WHAT YOU WILL DO
Copy every line from the records below that holds the word "LUNZE".

DATASET ENTRIES

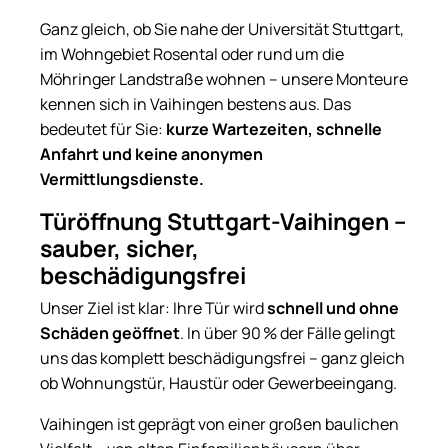
Ganz gleich, ob Sie nahe der Universität Stuttgart,
im Wohngebiet Rosental oder rund um die
Möhringer Landstraße wohnen – unsere Monteure
kennen sich in Vaihingen bestens aus. Das
bedeutet für Sie:
kurze Wartezeiten, schnelle
Anfahrt und keine anonymen
Vermittlungsdienste.
Türöffnung Stuttgart-Vaihingen –
sauber, sicher,
beschädigungsfrei
Unser Ziel ist klar: Ihre Tür wird
schnell und ohne
Schäden geöffnet
. In über 90 % der Fälle gelingt
uns das komplett beschädigungsfrei – ganz gleich
ob Wohnungstür, Haustür oder Gewerbeeingang.
Vaihingen ist geprägt von einer großen baulichen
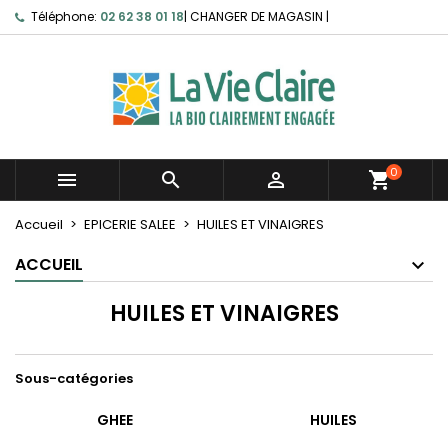
Téléphone:
02 62 38 01 18
|
CHANGER DE MAGASIN
|
0



shopping_cart
Accueil
EPICERIE SALEE
HUILES ET VINAIGRES
ACCUEIL
HUILES ET VINAIGRES
Sous-catégories
GHEE
HUILES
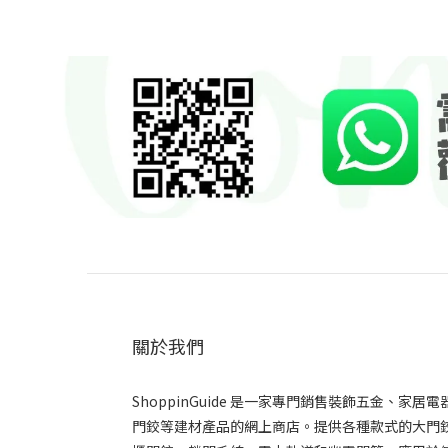
關於我們
ShoppinGuide 是一家專門銷售裝飾五金、家居電
門鉸等建材產品的網上商店。提供各種款式的大門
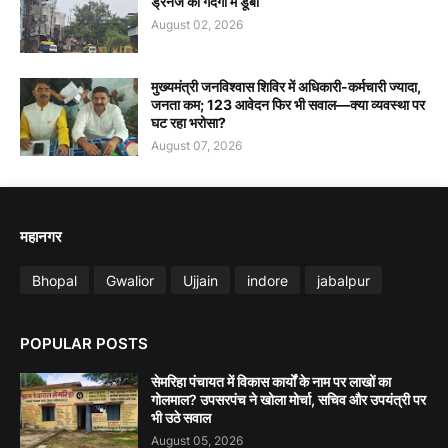
ड्रेनेज की गंदगी में डूबा
August 02, 2026
मुख्यमंत्री जनविश्वास शिविर में अधिकारी-कर्मचारी ज्यादा,
जनता कम; 123 आवेदन फिर भी सवाल—क्या व्यवस्था पर
घट रहा भरोसा?
August 07, 2026
महानगर
Bhopal
Gwalior
Ujjain
indore
jabalpur
POPULAR POSTS
सेमरिहा पंचायत में विकास कार्यों के नाम पर लाखों का
गोलमाल? उपसरपंच ने खोला मोर्चा, सचिव और उपयंत्री पर
भी उठे सवाल
August 05, 2026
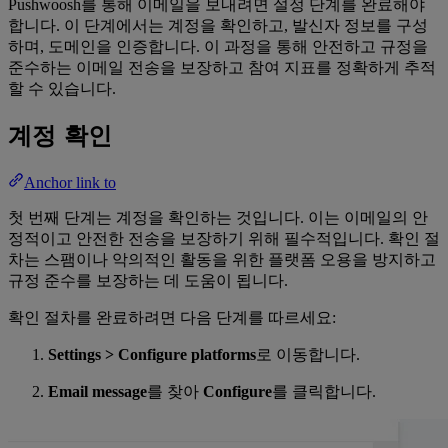
Pushwoosh를 통해 이메일을 보내려면 설정 단계를 완료해야
합니다. 이 단계에서는 계정을 확인하고, 발신자 정보를 구성
하며, 도메인을 인증합니다. 이 과정을 통해 안전하고 규정을
준수하는 이메일 전송을 보장하고 참여 지표를 정확하게 추적
할 수 있습니다.
계정 확인
Anchor link to
첫 번째 단계는 계정을 확인하는 것입니다. 이는 이메일의 안
정적이고 안전한 전송을 보장하기 위해 필수적입니다. 확인 절
차는 스팸이나 악의적인 활동을 위한 플랫폼 오용을 방지하고
규정 준수를 보장하는 데 도움이 됩니다.
확인 절차를 완료하려면 다음 단계를 따르세요:
Settings > Configure platforms
로 이동합니다.
Email message
를 찾아
Configure
를 클릭합니다.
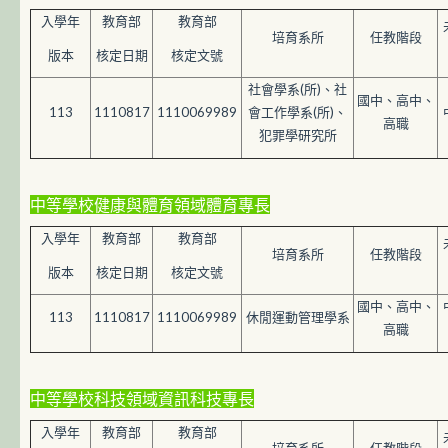
入學年
教育部
教育部
培育系所
任教階段
版本
核定日期
核定文號
社會學系(所)、社
國中、高中、
113
1110817
1110069989
會工作學系(所)、
高職
犯罪學研究所
中等學校健康與體育領域體育專長
入學年
教育部
教育部
培育系所
任教階段
版本
核定日期
核定文號
國中、高中、
113
1110817
1110069989
休閒運動管理學系
高職
中等學校科技領域資訊科技專長
入學年
教育部
教育部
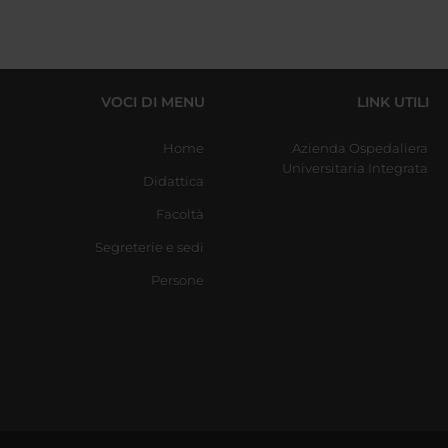
VOCI DI MENU
LINK UTILI
Home
Azienda Ospedaliera
Universitaria Integrata
Didattica
Facoltà
Segreterie e sedi
Persone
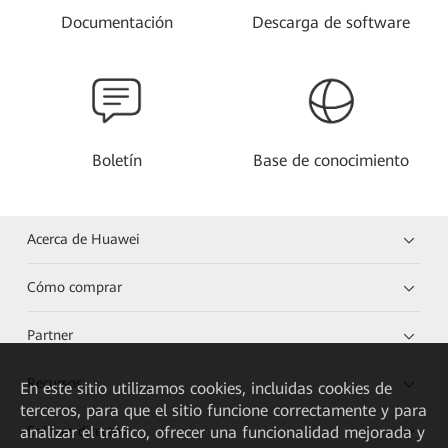
Documentación
Descarga de software
Boletín
Base de conocimiento
Acerca de Huawei
Cómo comprar
Partner
Recursos
En este sitio utilizamos cookies, incluidas cookies de
terceros, para que el sitio funcione correctamente y para
analizar el tráfico, ofrecer una funcionalidad mejorada y
Enlaces directos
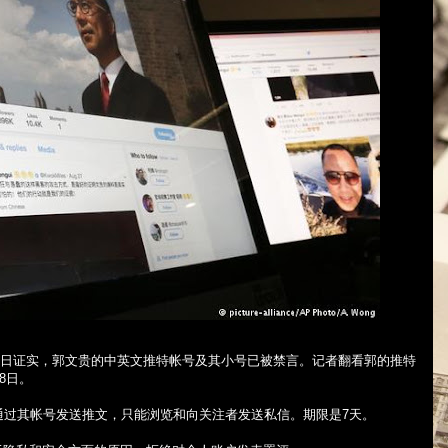
日证实，郭文贵的中英文推特帐号及其小号已被禁言。记者翻看郭的推特
8
日。
通过其帐号发送推文，只能浏览和向关注者发送私信。期限是
7
天。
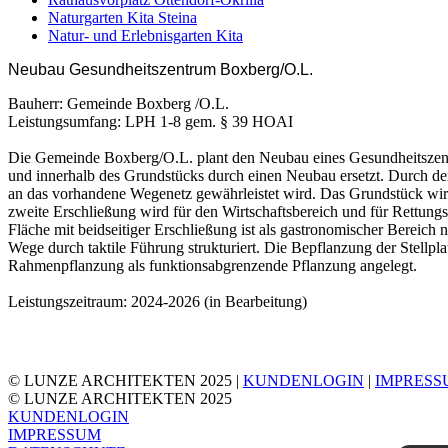
Naturgarten Kita Steina
Natur- und Erlebnisgarten Kita
Neubau Gesundheitszentrum Boxberg/O.L.
Bauherr: Gemeinde Boxberg /O.L.
Leistungsumfang: LPH 1-8 gem. § 39 HOAI
Die Gemeinde Boxberg/O.L. plant den Neubau eines Gesundheitszentr
und innerhalb des Grundstücks durch einen Neubau ersetzt. Durch de
an das vorhandene Wegenetz gewährleistet wird. Das Grundstück wird
zweite Erschließung wird für den Wirtschaftsbereich und für Rettungs
Fläche mit beidseitiger Erschließung ist als gastronomischer Bereic
Wege durch taktile Führung strukturiert. Die Bepflanzung der Stellpl
Rahmenpflanzung als funktionsabgrenzende Pflanzung angelegt.
Leistungszeitraum: 2024-2026 (in Bearbeitung)
© LUNZE ARCHITEKTEN 2025 |
KUNDENLOGIN
|
IMPRESS
© LUNZE ARCHITEKTEN 2025
KUNDENLOGIN
IMPRESSUM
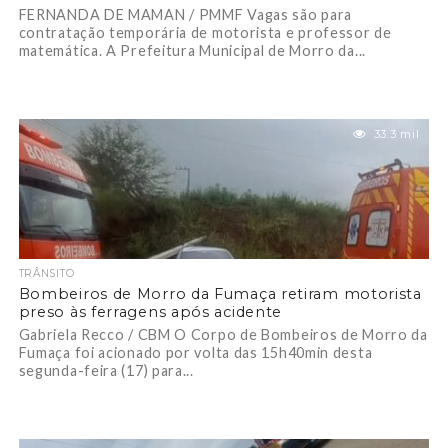
FERNANDA DE MAMAN / PMMF Vagas são para
contratação temporária de motorista e professor de
matemática. A Prefeitura Municipal de Morro da...
33.3 mil
TRÂNSITO
Bombeiros de Morro da Fumaça retiram motorista
preso às ferragens após acidente
Gabriela Recco / CBM O Corpo de Bombeiros de Morro da
Fumaça foi acionado por volta das 15h40min desta
segunda-feira (17) para...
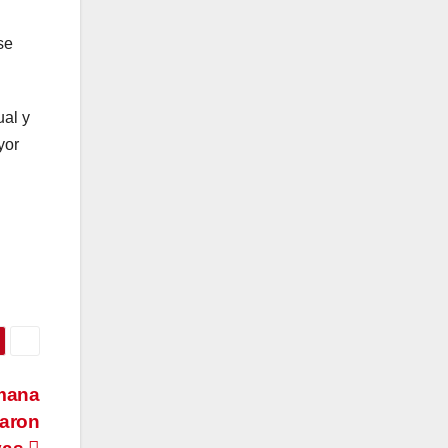
se
ual y
yor
emana
taron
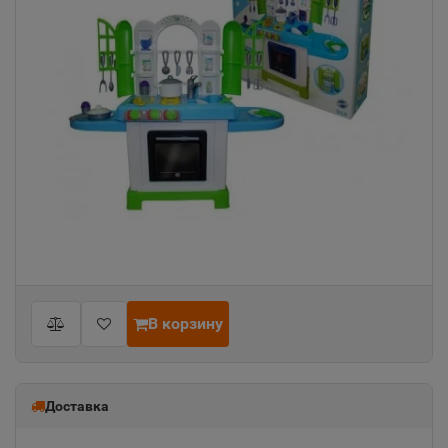
В корзину
Доставка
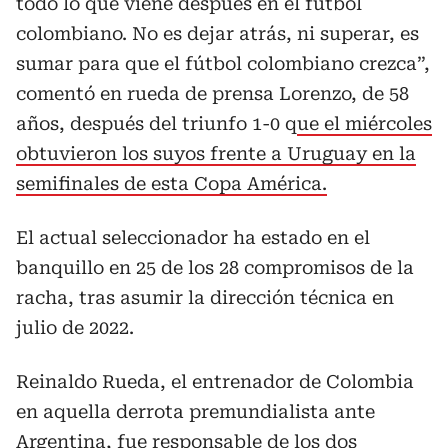
todo lo que viene después en el fútbol
colombiano. No es dejar atrás, ni superar, es
sumar para que el fútbol colombiano crezca”,
comentó en rueda de prensa Lorenzo, de 58
años, después del triunfo 1-0 q
ue el miércoles
obtuvieron los suyos frente a Uruguay en la
semifinales de esta Copa América.
El actual seleccionador ha estado en el
banquillo en 25 de los 28 compromisos de la
racha, tras asumir la dirección técnica en
julio de 2022.
Reinaldo Rueda, el entrenador de Colombia
en aquella derrota premundialista ante
Argentina, fue responsable de los
dos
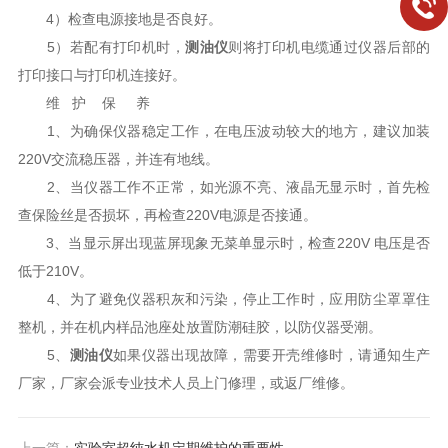
4）检查电源接地是否良好。
5）若配有打印机时，
测油仪
则将打印机电缆通过仪器后部的
打印接口与打印机连接好。
维 护 保 养
1、为确保仪器稳定工作，在电压波动较大的地方，建议加装
220V交流稳压器，并连有地线。
2、当仪器工作不正常，如光源不亮、液晶无显示时，首先检
查保险丝是否损坏，再检查220V电源是否接通。
3、当显示屏出现蓝屏现象无菜单显示时，检查220V 电压是否
低于210V。
4、为了避免仪器积灰和污染，停止工作时，应用防尘罩罩住
整机，并在机内样品池座处放置防潮硅胶，以防仪器受潮。
5、
测油仪
如果仪器出现故障，需要开壳维修时，请通知生产
厂家，厂家会派专业技术人员上门修理，或返厂维修。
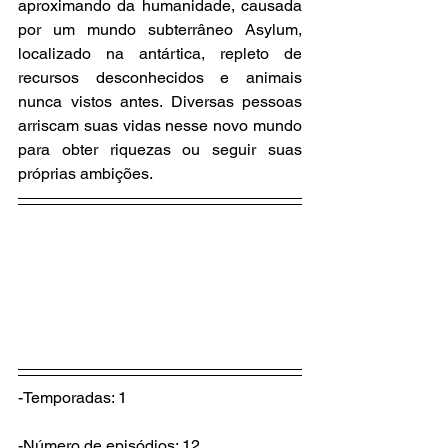
aproximando da humanidade, causada 
por um mundo subterrâneo Asylum, 
localizado na antártica, repleto de 
recursos desconhecidos e animais 
nunca vistos antes. Diversas pessoas 
arriscam suas vidas nesse novo mundo 
para obter riquezas ou seguir suas 
próprias ambições.
-Temporadas: 1
-Número de episódios: 12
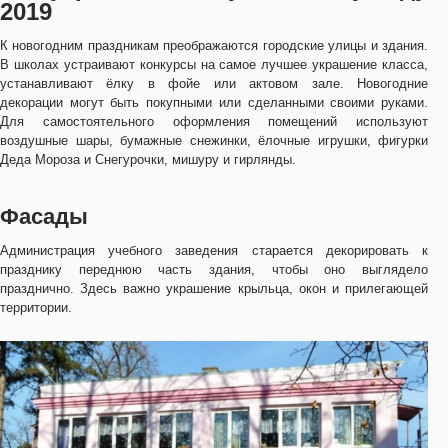
2019
К новогодним праздникам преображаются городские улицы и здания.
В школах устраивают конкурсы на самое лучшее украшение класса,
устанавливают ёлку в фойе или актовом зале. Новогодние
декорации могут быть покупными или сделанными своими руками.
Для самостоятельного оформления помещений используют
воздушные шары, бумажные снежинки, ёлочные игрушки, фигурки
Деда Мороза и Снегурочки, мишуру и гирлянды.
Фасады
Администрация учебного заведения старается декорировать к
празднику переднюю часть здания, чтобы оно выглядело
празднично. Здесь важно украшение крыльца, окон и прилегающей
территории.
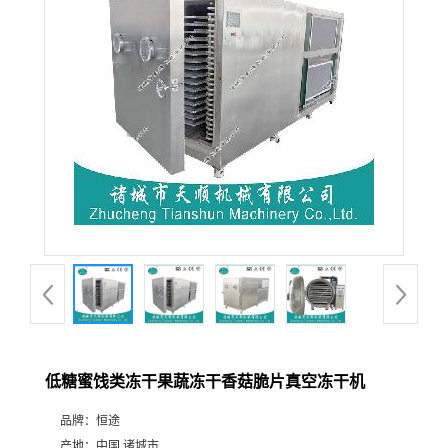
低糖蜜饯类冻干果蔬冻干香菇脆片真空冻干机
品牌：
恒途
产地：
中国 诸城市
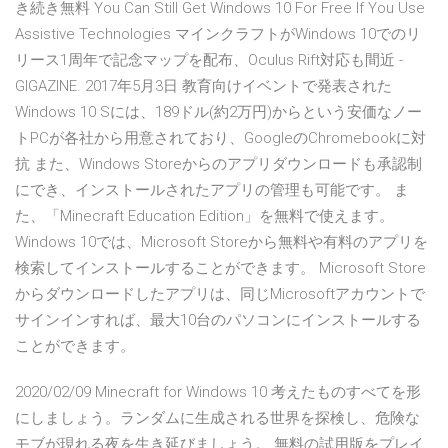
き続き無料 You Can Still Get Windows 10 For Free If You Use
Assistive Technologies マインクラフトがWindows 10でのリ
リース1周年で記念マップを配布、Oculus Rift対応も間近 -
GIGAZINE. 2017年5月3日 教育向けイベントで発表された
Windows 10 Sには、189ドル(約2万円)からという安価なノー
トPCが各社から用意されており、GoogleのChromebookに対
抗 また、Windows Storeからのアプリダウンロードも承認制
にでき、インストールされたアプリの管理も可能です。 ま
た、「Minecraft Education Edition」を無料で使えます。
Windows 10では、Microsoft Storeから無料や有料のアプリを
検索してインストールすることができます。 Microsoft Store
からダウンロードしたアプリは、同じMicrosoftアカウントで
サインインすれば、最大10台のパソコンにインストールする
ことができます。
2020/02/09 Minecraft for Windows 10 考えたものすべてを形
にしましょう。ランダムに生成される世界を探検し、危険な
モブが現れる夜を生き延びましょう。 無料の試用版をプレイ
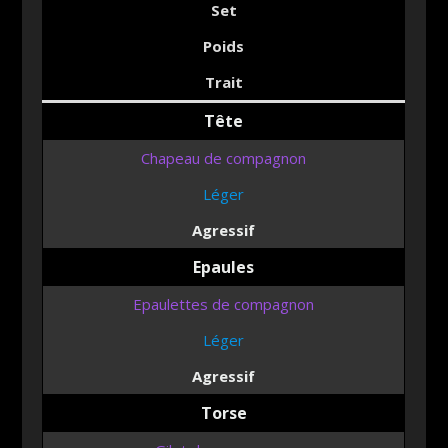
Set
Poids
Trait
Tête
Chapeau de compagnon
Léger
Agressif
Epaules
Epaulettes de compagnon
Léger
Agressi
f
Torse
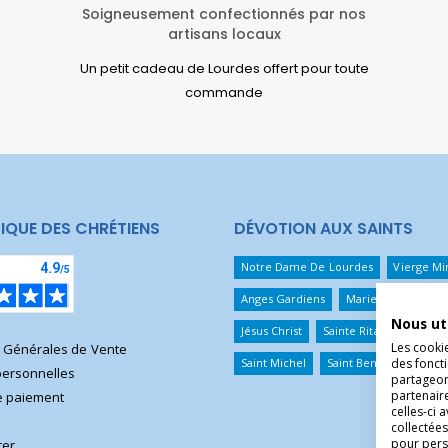
Soigneusement confectionnés par nos
artisans locaux
Un petit cadeau de Lourdes offert pour toute
commande
IQUE DES CHRÉTIENS
DÉVOTION AUX SAINTS
Notre Dame De Lourdes
Vierge Mi
Anges Gardiens
Marie Qui Défait 
Nous ut
Jésus Christ
Sainte Rita
Sainte T
Les cooki
s Générales de Vente
des foncti
Saint Michel
Saint Benoît
Saint 
ersonnelles
partageons
partenair
 paiement
celles-ci 
collectées
pour pers
ter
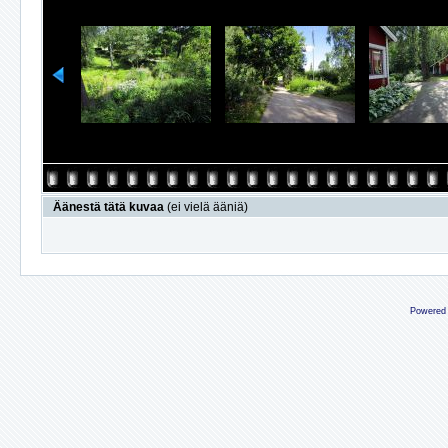
Äänestä tätä kuvaa
(ei vielä ääniä)
Powered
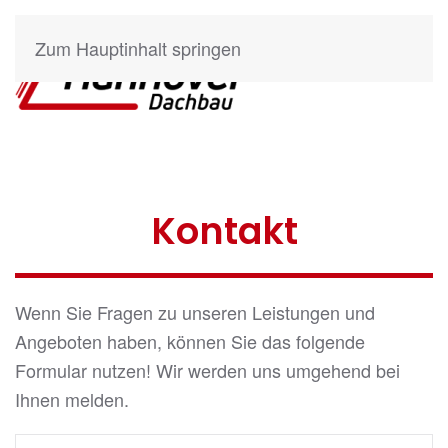
Zum Hauptinhalt springen
Kontakt
Wenn Sie Fragen zu unseren Leistungen und
Angeboten haben, können Sie das folgende
Formular nutzen! Wir werden uns umgehend bei
Ihnen melden.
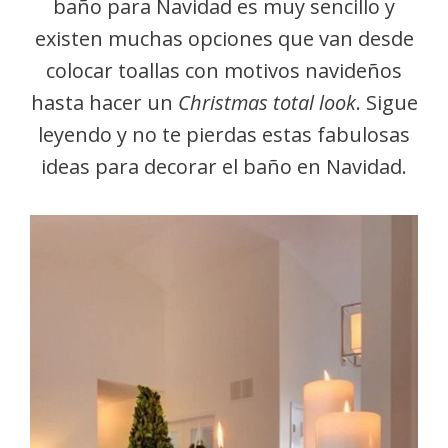
baño para Navidad es muy sencillo y
existen muchas opciones que van desde
colocar toallas con motivos navideños
hasta hacer un
Christmas
total
look
. Sigue
leyendo y no te pierdas estas fabulosas
ideas para decorar el baño en Navidad.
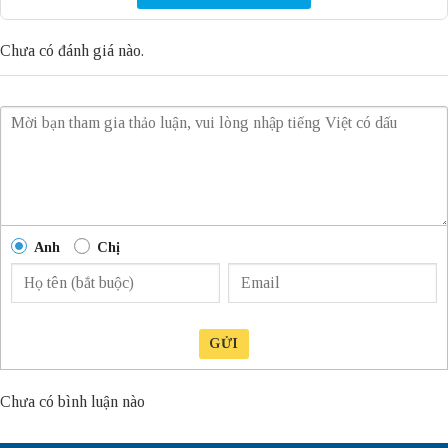
Chưa có đánh giá nào.
Anh
Chị
GỬI
Chưa có bình luận nào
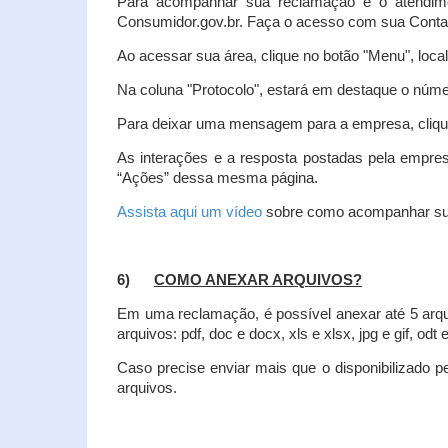
Para acompanhar sua reclamação e o atendim
Consumidor.gov.br. Faça o acesso com sua Cont
Ao acessar sua área, clique no botão "Menu", loca
Na coluna "Protocolo", estará em destaque o númer
Para deixar uma mensagem para a empresa, clique
As interações e a resposta postadas pela empres
“Ações” dessa mesma página.
Assista aqui um vídeo
sobre como acompanhar su
6)
COMO ANEXAR ARQUIVOS?
Em uma reclamação, é possível anexar até 5 arq
arquivos: pdf, doc e docx, xls e xlsx, jpg e gif, odt
Caso precise enviar mais que o disponibilizado pe
arquivos.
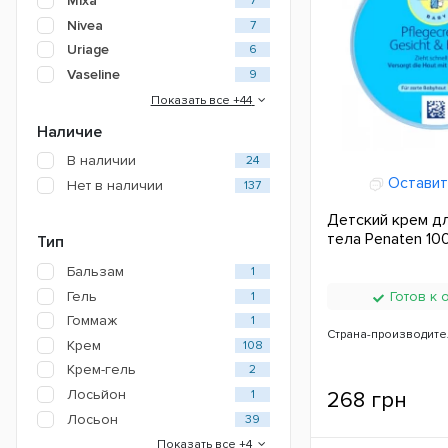
Mixa
7
Nivea
7
Uriage
6
Vaseline
9
Показать все +44
Наличие
В наличии
24
Оставит
Нет в наличии
137
Детский крем дл
тела Penaten 10
Тип
Бальзам
1
Гель
Готов к 
1
Гоммаж
1
Страна-производите
Крем
108
Крем-гель
2
Лосьйон
268 грн
1
Лосьон
39
Показать все +4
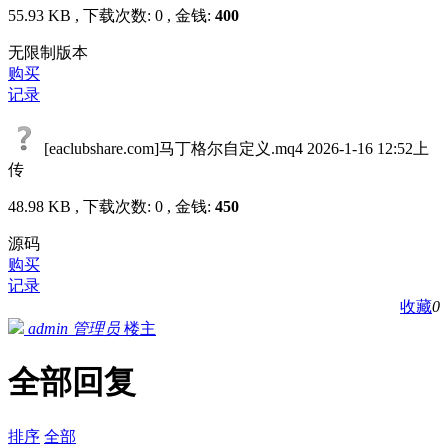
55.93 KB , 下载次数: 0 , 金钱:
400
无限制版本
购买
记录
[eaclubshare.com]马丁格尔自定义.mq4
2026-1-16 12:52上
传
48.98 KB , 下载次数: 0 , 金钱:
450
源码
购买
记录
收藏
0
admin
管理员
楼主
全部回复
排序
全部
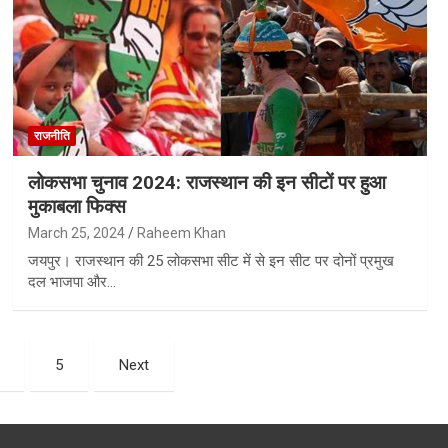
राजनीति
लोकसभा चुनाव 2024: राजस्थान की इन सीटों पर हुआ
मुकाबला फिक्स
March 25, 2024
Raheem Khan
जयपुर। राजस्थान की 25 लोकसभा सीट में से इन सीट पर दोनों प्रमुख
दल भाजपा और…
5
Next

RESPONSE AREA
© LUNZE ARCHITEKTEN 2025 |
© LUNZE ARCHITEKTEN 2025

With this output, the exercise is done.